HOUSTON (FOX 26) - A new virus has made its way to Harris County. The Centers for Disease Control confirmed Monday, a woman brought what's known as the “Zika Virus” to Texas after traveling from Latin America.
Zika Virus is spread through the bite of a mosquito. Harris County Public Health and Environmental Services (HCPHES) said there is no local transmission of the virus, but there are precautions that need to be taken when traveling.
"The traveler who had symptoms, rightfully went to their healthcare provider and the healthcare provider said, 'jeez let me check for a number of different diseases'," said Dr. Umair Shah, the Executive Director of HCPHES. "One of them was Zika Virus."
Experts here in Harris COunty said hey are not worried about local transmission at this time because the woman carrying the virus was bitten in Latin America. They said the virus can only be transmitted through mosquitos, which they are currently monitoring in our area.

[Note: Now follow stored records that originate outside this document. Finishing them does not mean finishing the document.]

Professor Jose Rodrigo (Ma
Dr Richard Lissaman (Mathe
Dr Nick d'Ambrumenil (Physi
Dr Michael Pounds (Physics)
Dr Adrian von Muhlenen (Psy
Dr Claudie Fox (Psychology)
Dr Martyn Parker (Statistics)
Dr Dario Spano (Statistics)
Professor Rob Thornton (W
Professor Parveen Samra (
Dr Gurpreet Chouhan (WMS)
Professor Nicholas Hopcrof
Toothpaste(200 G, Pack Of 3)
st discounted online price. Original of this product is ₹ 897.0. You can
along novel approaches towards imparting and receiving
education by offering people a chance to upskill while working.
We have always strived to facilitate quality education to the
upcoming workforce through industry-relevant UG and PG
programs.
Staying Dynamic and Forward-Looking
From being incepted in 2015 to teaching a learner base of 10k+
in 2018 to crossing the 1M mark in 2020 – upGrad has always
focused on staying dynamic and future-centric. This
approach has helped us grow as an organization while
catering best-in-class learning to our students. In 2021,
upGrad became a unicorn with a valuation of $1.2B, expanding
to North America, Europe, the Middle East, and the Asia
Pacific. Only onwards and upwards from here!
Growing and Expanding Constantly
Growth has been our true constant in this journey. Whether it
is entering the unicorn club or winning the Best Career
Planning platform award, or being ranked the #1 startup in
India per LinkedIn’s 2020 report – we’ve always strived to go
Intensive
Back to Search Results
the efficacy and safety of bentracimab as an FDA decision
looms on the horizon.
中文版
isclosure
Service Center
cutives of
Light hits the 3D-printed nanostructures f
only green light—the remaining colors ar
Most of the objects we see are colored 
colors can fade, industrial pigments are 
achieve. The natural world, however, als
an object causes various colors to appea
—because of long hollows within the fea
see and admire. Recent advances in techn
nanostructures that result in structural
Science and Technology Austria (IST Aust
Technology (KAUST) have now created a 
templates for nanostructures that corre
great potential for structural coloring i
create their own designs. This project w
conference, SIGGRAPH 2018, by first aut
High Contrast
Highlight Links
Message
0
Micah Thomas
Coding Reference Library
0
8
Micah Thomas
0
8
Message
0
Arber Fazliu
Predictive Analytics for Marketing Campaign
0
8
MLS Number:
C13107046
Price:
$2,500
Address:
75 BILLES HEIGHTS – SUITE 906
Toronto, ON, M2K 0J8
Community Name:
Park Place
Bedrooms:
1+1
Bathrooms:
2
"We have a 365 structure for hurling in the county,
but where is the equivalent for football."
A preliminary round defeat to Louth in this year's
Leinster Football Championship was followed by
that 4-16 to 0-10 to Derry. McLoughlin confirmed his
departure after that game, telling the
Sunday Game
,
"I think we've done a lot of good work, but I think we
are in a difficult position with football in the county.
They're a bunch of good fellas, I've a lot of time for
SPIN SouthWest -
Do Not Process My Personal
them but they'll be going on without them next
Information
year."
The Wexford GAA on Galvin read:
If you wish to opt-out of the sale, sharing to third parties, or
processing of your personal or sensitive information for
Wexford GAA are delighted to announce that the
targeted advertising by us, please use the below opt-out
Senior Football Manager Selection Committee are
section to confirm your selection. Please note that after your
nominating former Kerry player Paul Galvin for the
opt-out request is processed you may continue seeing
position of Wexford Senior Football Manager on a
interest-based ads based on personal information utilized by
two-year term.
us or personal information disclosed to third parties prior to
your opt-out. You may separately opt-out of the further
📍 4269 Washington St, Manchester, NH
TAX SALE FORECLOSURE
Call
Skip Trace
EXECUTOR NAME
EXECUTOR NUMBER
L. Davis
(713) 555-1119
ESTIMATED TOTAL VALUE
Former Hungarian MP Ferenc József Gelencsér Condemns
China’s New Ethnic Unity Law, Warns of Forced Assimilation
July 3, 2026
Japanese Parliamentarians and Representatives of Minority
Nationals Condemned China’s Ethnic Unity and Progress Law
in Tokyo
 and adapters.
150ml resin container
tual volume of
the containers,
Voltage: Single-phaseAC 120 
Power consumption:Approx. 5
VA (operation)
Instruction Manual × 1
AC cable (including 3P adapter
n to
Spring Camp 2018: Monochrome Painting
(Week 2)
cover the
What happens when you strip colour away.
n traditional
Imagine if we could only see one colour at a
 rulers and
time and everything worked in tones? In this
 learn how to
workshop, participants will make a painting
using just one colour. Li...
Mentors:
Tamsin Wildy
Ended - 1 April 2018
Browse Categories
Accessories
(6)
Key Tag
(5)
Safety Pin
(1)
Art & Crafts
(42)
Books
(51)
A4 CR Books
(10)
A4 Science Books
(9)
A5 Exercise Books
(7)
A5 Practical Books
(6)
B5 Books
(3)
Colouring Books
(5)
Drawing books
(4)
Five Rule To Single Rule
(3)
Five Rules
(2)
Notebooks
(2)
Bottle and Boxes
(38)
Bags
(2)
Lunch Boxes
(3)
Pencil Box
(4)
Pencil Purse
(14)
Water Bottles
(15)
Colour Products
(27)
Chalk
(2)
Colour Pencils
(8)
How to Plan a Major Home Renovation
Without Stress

"We’re monitoring," Shah. "We’re always going out to the field, we’re trapping, we’re collecting, and we’re checking. We’re isolating the virus...so there shouldn’t be any alarm right now."
According to the Center for Disease Control the symptoms of Zika virus are usually mild, lasting several days to a week
"Individuals who have come down with Zika will have fever, will have rash, will have joint pain, you can also get conjunctivitis, which is redness of the eyes. Very rare circumstances you can have death that comes of that."
As for prevention doctors recommend if you are traveling to an area that has traces of the Zika Virus such as Latin America, Africa, South Asia, Southeast Asia-- to use mosquito repellant and protection. There is no vaccine for the virus.
"What you want to do is prevent mosquitos from biting you everything you can do to prevent mosquitos from biting you is what the key prevention method is."
The CDC recommends that all people.,especially pregnant women, take precautions because the Zika virus can be transmitted to your baby. The virus has been linked to microcephaly, a condition where a child is born with a smaller than normal size head.